The father daughter relationship is one of the most important relationships on earth. I’ve been incredibly fortunate, and sometimes, I wonder what I ever did to deserve all of the blessings in my life, the beautiful, strong bond I have with my father being just one of many. Throughout my life, my father has been a stable, loving presence, supporting and guiding ME through my trials and tribulations, sharing in my triumphs, and being a shining example.
When he would tell me that he loved me and that I was beautiful every single day I always listen ... When he would write me notes and leave them for me to find, I was learning how to do the same. When he would tell me that everything would be OK, I believed him. Even if it wasn’t all OK, I felt, and still feel, protected by him. He is like my umbrella during a rainstorm ... the rain is still falling, I can see it, touch it, and sometimes the wind blows it on me, but I am sheltered by his love and commitment to me as his child ... no matter how old I become.
When I hear the word “hero,” it usually brings up images of super men (or women) with super powers, sweeping in and saving humanity from villains and natural disasters, but when I hear that word, in my mind’s eye, I see my father. The word “hero” to me is full of subtleties, small, quiet, stable, yet profound ways of making impacts and changing lives.
Dad, you’re my father and my hero. I love you.
When I was a child, he was the man who taught me how to ride a bike and patiently helped me with my homework. In later years, he comforted me when my teenage "boyfriend" broke my heart... he taught me how to drive .... and I am talking about racing cars....
I miss my Dad every day .... every minute... what comfort me is knowing that he is no longer suffering.
I hope that no one ever has to suffer the way that I am.
I miss my dad... I just miss him. I just want my dad. I want who he was. He was dignified, honored and respected by many.

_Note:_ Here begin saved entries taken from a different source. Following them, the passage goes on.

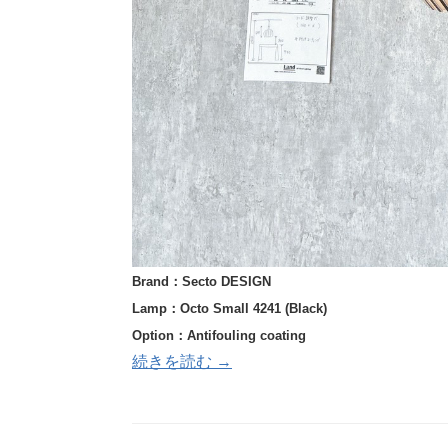
Brand：Secto DESIGN
Lamp：Octo Small 4241 (Black)
Option：Antifouling coating
続きを読む →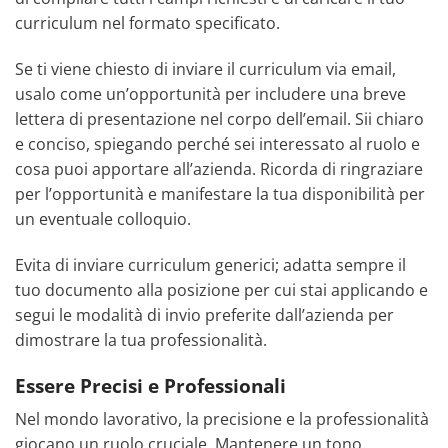
curriculum nel formato specificato.
Se ti viene chiesto di inviare il curriculum via email,
usalo come un’opportunità per includere una breve
lettera di presentazione nel corpo dell’email. Sii chiaro
e conciso, spiegando perché sei interessato al ruolo e
cosa puoi apportare all’azienda. Ricorda di ringraziare
per l’opportunità e manifestare la tua disponibilità per
un eventuale colloquio.
Evita di inviare curriculum generici; adatta sempre il
tuo documento alla posizione per cui stai applicando e
segui le modalità di invio preferite dall’azienda per
dimostrare la tua professionalità.
Essere Precisi e Professionali
Nel mondo lavorativo, la precisione e la professionalità
giocano un ruolo cruciale. Mantenere un tono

A day doesn't pass that someone doesn't tell me what a great man he was. He is still that same man, but in a very different way. I can't call him and say, "Dad what should I do?" I can't call him and say, "Dad, what does this situation means?" I can't call him and say, "What is God trying to teach me?"
I miss you Dad. I love you and am so very proud of you.
He was my Dad and I miss him as much today as ever did, it’s just that I don’t cry as often as I did in front of people ... I feel less and less comfortable telling people about how I feel. I think that they would smile sympathetically but secretly be thinking that I should be over it by now. Grief is a funny thing, and although you do learn to cope with it, it never actually does goes away.
What I miss about my Dad most is that I relied on him to help me unpick problems. He actually didn’t give advice and the older he got the mellower he became. But he was good at being able to help me sort things out. I became a sad person .... I don’t know if I am supposed to get over it but I actually hope that I don’t. The grief reminds me that he existed and the tears remind me that I am proud that he was my Dad.
I know I have trouble accepting the fact that you're gone dad, so I wont... It'll be like we went for awhile without seeing each other.... but I can see why God would want you closer to him, cause you truly were an angel on Earth.